O estudo, liderado pelo professor Leif Ristroph, que é diretor do Laboratório de Matemática Aplicada do Instituto Courant da universidade, permite o deslocamento de objetos perpendicularmente à direção das ondas. Segundo Ristroph, essa nova abordagem possibilita a manipulação precisa de partículas e estruturas. Em contraste com os métodos convencionais, que apenas arrastam itens na mesma direção da onda, a nova técnica permite mover os objetos lateralmente e mantê-los parados em locais específicos.

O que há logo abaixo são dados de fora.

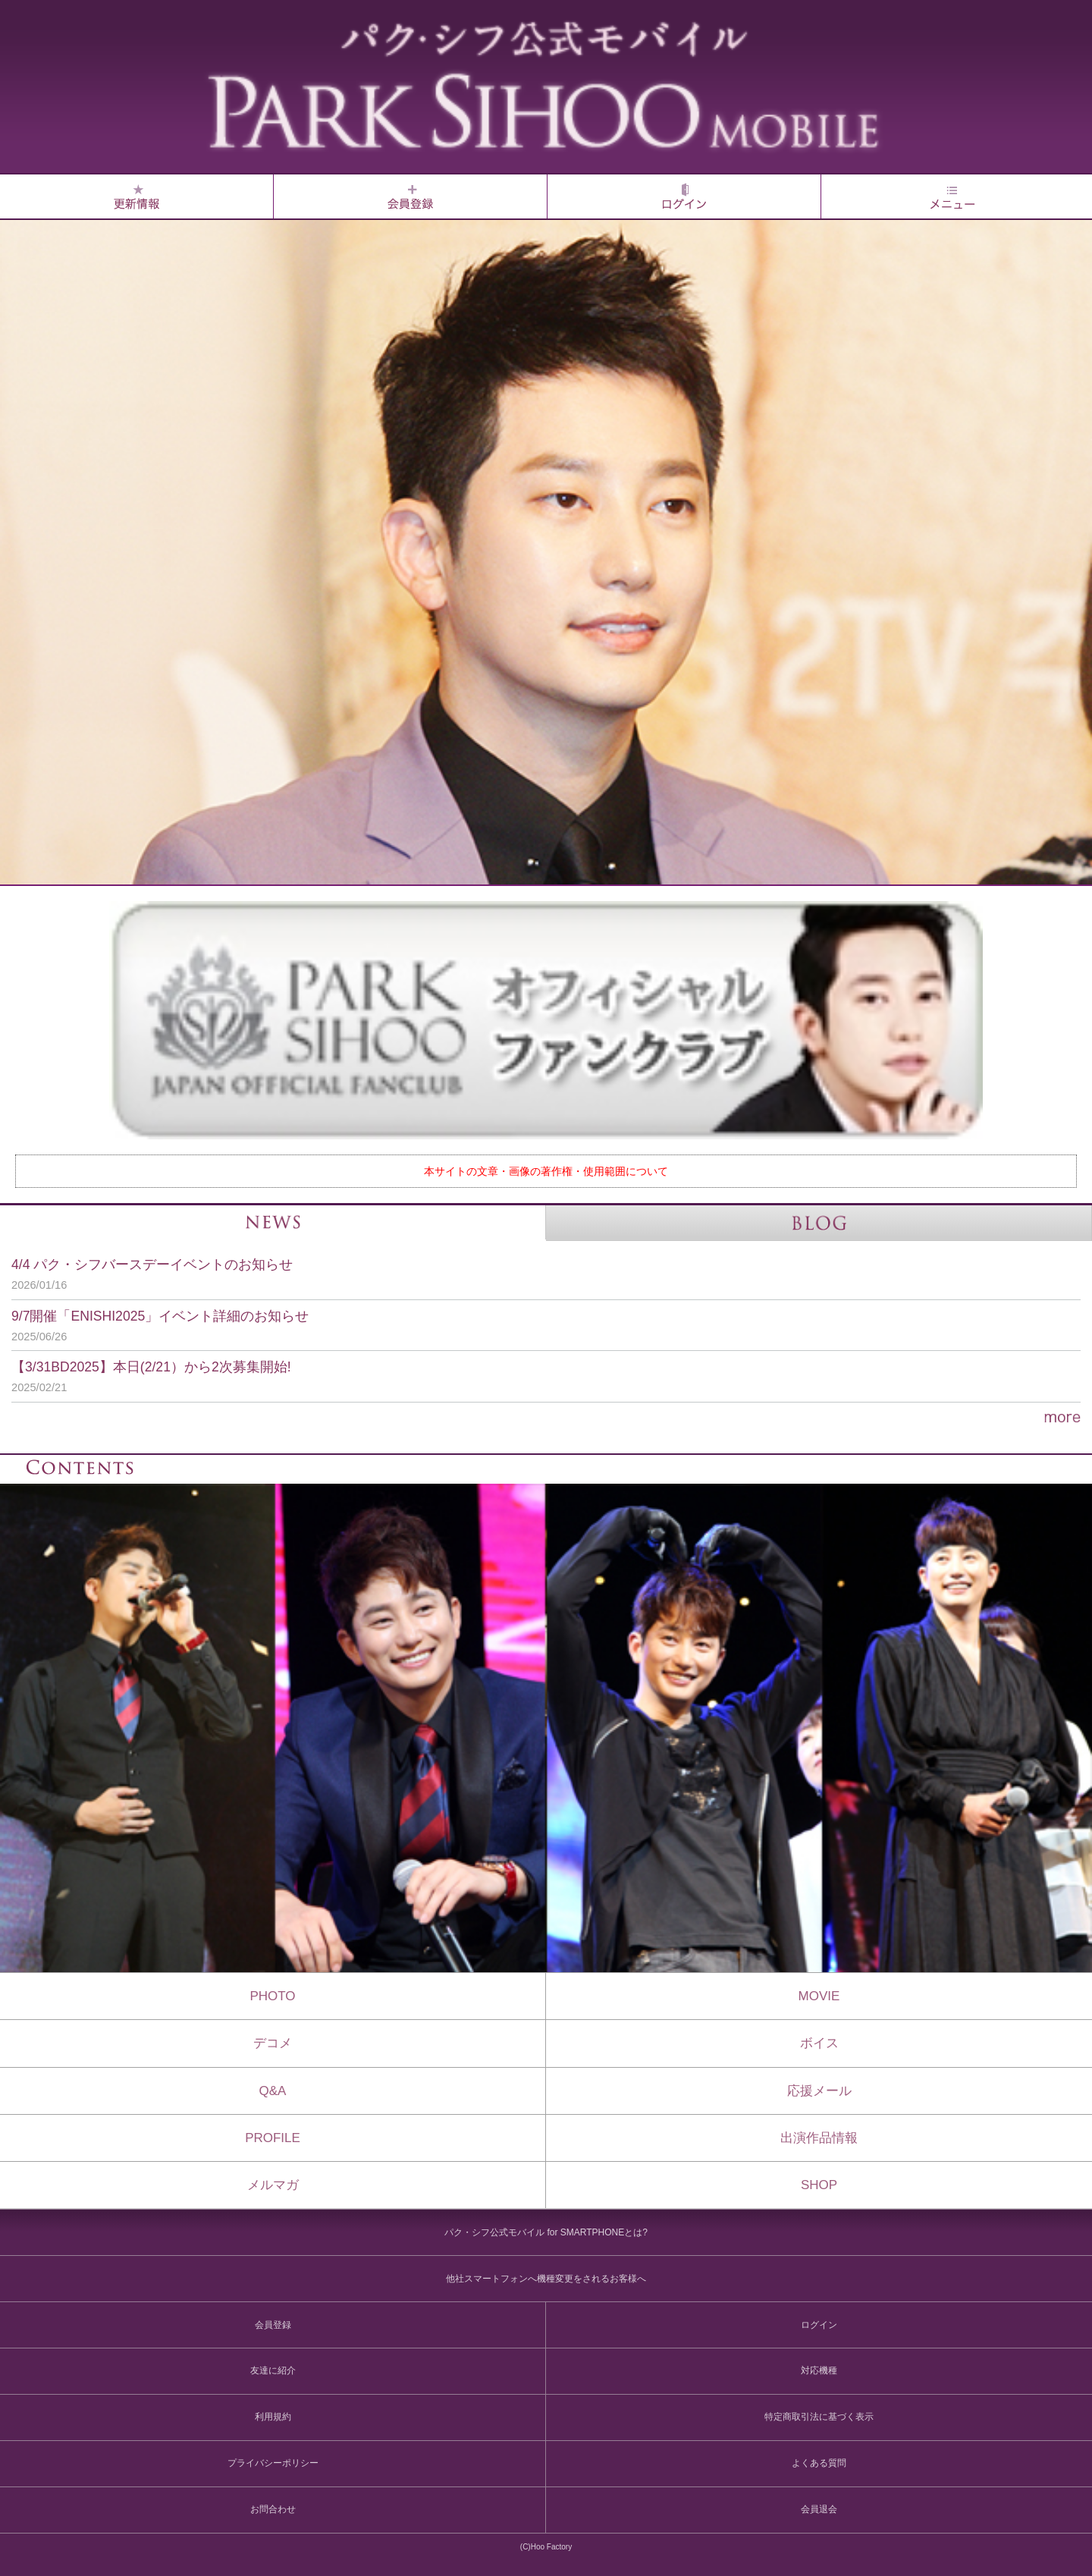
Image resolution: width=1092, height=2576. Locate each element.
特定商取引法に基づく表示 (819, 2416)
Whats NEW (136, 196)
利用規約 (273, 2416)
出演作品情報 (819, 2138)
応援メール (819, 2091)
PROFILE (272, 2138)
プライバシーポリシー (273, 2463)
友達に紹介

A equipe utilizou barras vibratórias submersas como geradores de ondas controlados eletronicamente e criou praias artificiais de espuma para simular um ambiente costeiro em escala reduzida. Com a ajuda de iluminação estroboscópica, os cientistas monitoraram detalhadamente a interação entre as ondas e objetos triangulares e circulares de pequeno porte. O estudo é visto como uma prova de conceito com potencial transformador para diversas indústrias.
Ristroph imagina superfícies aquáticas que funcionem como linhas de montagem flutuantes, permitindo a mistura e o teste em tempo real de gotas contendo substâncias químicas ou biológicas. O funcionamento das pinças baseia-se na refração controlada da água, gerando forças transversais sobre os objetos submersos. Esse mecanismo se assemelha ao movimento de um veleiro cortando o vento lateralmente, mas oferece maior precisão e estabilidade.
A pesquisa também confirmou a possibilidade de manter objetos firmemente fixos em locais desejados apenas ajustando a intensidade e o formato das vibrações. Essa habilidade de estacionar partículas em um líquido abre novas possibilidades para áreas como química e farmacologia. Os testes foram realizados no Laboratório de Matemática Aplicada da universidade, utilizando uma lâmina d’água com apenas meio centímetro de profundidade, suficiente para simular interações complexas entre ondas.
Embora os experimentos tenham sido realizados em uma escala menor, os princípios descobertos podem ser aplicados em sistemas maiores, como na monitorização oceânica ou no controle de detritos flutuantes. O próximo objetivo da equipe será experimentar a manipulação de gotas líquidas com diferentes propriedades químicas, aproximando essa tecnologia do setor farmacêutico. Os resultados completos do estudo foram publicados no periódico Physical Review Fluids, com o título Transverse transport and trapping of submerged structures due to water wave refraction, assinado por Ahmed Sherif e sua equipe.
A comunidade científica recebeu essas descobertas com entusiasmo, especialmente pelas suas implicações na robótica aquática e em dispositivos lab-on-a-chip. Embora o conceito de manipular materiais sem tocá-los já exista em outras áreas da física — como nas pinças ópticas que utilizam laser — adaptar essa ideia às dinâmicas das ondas aquáticas representa um feito inovador e promissor. Essa descoberta ressalta a importância das ciências aplicadas na criação de um futuro onde automação e precisão possam ser alcançadas até mesmo na superfície da água.